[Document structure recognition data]
---*---
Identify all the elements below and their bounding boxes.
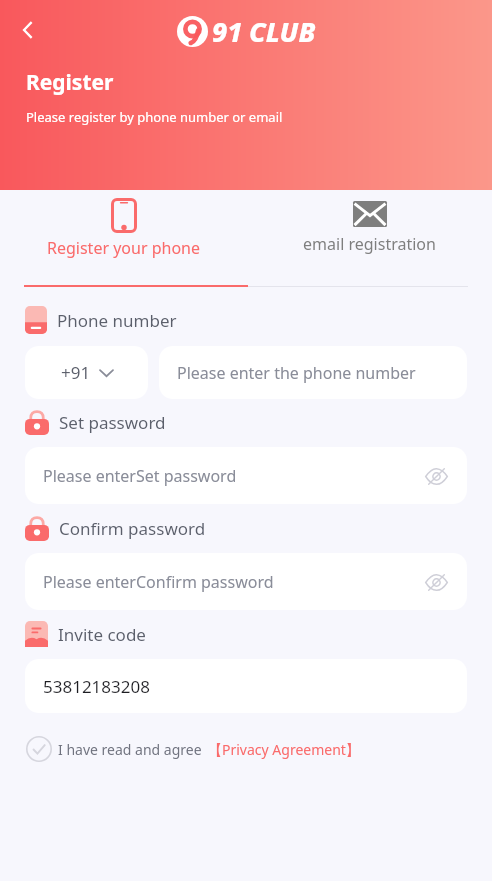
button[interactable]: email registration — [246, 190, 492, 287]
button[interactable]: Please enterConfirm password — [25, 553, 467, 610]
button[interactable]: Register your phone — [0, 190, 246, 287]
button[interactable]: 【Privacy Agreement】 — [208, 740, 360, 759]
staticText: Phone number — [57, 309, 177, 332]
staticText: Register — [26, 68, 114, 97]
staticText: Confirm password — [59, 517, 206, 540]
button[interactable]: Show password — [417, 563, 455, 601]
staticText: Invite code — [58, 623, 146, 646]
button[interactable]: 53812183208 — [25, 659, 467, 713]
staticText: Set password — [59, 411, 166, 434]
staticText: 【Privacy Agreement】 — [208, 740, 360, 759]
staticText: Please enterConfirm password — [43, 571, 274, 593]
button[interactable]: Please enter the phone number — [159, 346, 467, 399]
staticText: Register your phone — [47, 237, 200, 259]
staticText: email registration — [303, 233, 436, 255]
staticText: +91 — [61, 361, 91, 384]
button[interactable]: Please enterSet password — [25, 447, 467, 504]
staticText: Please enter the phone number — [177, 362, 416, 384]
staticText: 91 — [212, 13, 243, 50]
button[interactable]: +91 — [25, 346, 148, 399]
staticText: Please register by phone number or email — [26, 108, 283, 126]
staticText: I have read and agree — [58, 740, 202, 759]
button[interactable]: Show password — [417, 457, 455, 495]
staticText: CLUB — [249, 13, 316, 50]
staticText: 53812183208 — [43, 675, 150, 698]
staticText: Please enterSet password — [43, 465, 237, 487]
button[interactable]: Back — [8, 10, 48, 50]
button[interactable]: Agree to privacy agreement — [24, 734, 54, 764]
---*---
§ Directions:
Restate the records in full and word for word, but keep the pictures out.

§ Task solution:
Identify all the elements below and their bounding boxes.
button[interactable]: email registration — [246, 190, 492, 287]
button[interactable]: Please enterConfirm password — [25, 553, 467, 610]
button[interactable]: Register your phone — [0, 190, 246, 287]
button[interactable]: 【Privacy Agreement】 — [208, 740, 360, 759]
staticText: Phone number — [57, 309, 177, 332]
staticText: Register — [26, 68, 114, 97]
staticText: Confirm password — [59, 517, 206, 540]
button[interactable]: Show password — [417, 563, 455, 601]
staticText: Invite code — [58, 623, 146, 646]
button[interactable]: 53812183208 — [25, 659, 467, 713]
staticText: Set password — [59, 411, 166, 434]
staticText: 【Privacy Agreement】 — [208, 740, 360, 759]
staticText: Please enterConfirm password — [43, 571, 274, 593]
button[interactable]: Please enter the phone number — [159, 346, 467, 399]
staticText: Register your phone — [47, 237, 200, 259]
staticText: email registration — [303, 233, 436, 255]
staticText: +91 — [61, 361, 91, 384]
button[interactable]: Please enterSet password — [25, 447, 467, 504]
staticText: Please enter the phone number — [177, 362, 416, 384]
staticText: 91 — [212, 13, 243, 50]
button[interactable]: +91 — [25, 346, 148, 399]
staticText: Please register by phone number or email — [26, 108, 283, 126]
staticText: I have read and agree — [58, 740, 202, 759]
button[interactable]: Show password — [417, 457, 455, 495]
staticText: CLUB — [249, 13, 316, 50]
staticText: 53812183208 — [43, 675, 150, 698]
staticText: Please enterSet password — [43, 465, 237, 487]
button[interactable]: Back — [8, 10, 48, 50]
button[interactable]: Agree to privacy agreement — [24, 734, 54, 764]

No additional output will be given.